◆ **Exercise instructions**
Start at the line with "Erick Dour candidato a" in the records below, stop at the line with "mayo 3, 2024", and return every line in that span exactly, the two end lines included.

--- START ---

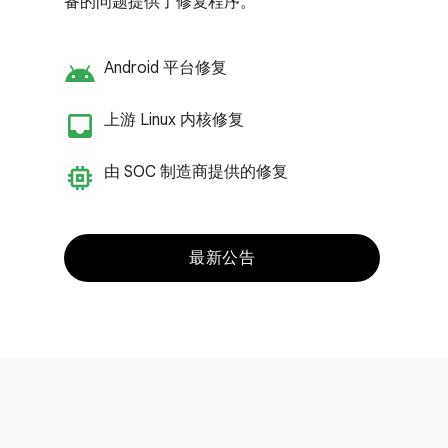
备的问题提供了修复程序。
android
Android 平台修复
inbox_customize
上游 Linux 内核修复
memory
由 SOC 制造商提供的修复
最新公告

--- END ---
--- START ---

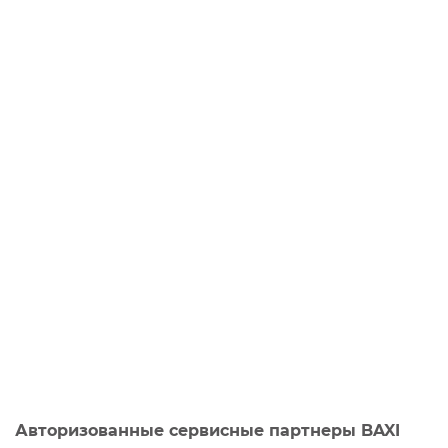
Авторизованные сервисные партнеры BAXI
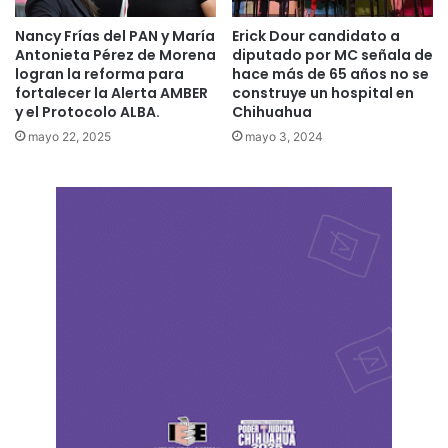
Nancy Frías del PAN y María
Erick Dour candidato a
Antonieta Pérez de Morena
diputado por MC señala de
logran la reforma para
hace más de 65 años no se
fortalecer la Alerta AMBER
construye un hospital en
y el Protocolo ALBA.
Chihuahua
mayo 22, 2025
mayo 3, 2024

--- END ---

◆ **Expected output**
Erick Dour candidato a
Antonieta Pérez de Morena
diputado por MC señala de
logran la reforma para
hace más de 65 años no se
fortalecer la Alerta AMBER
construye un hospital en
y el Protocolo ALBA.
Chihuahua
mayo 22, 2025
mayo 3, 2024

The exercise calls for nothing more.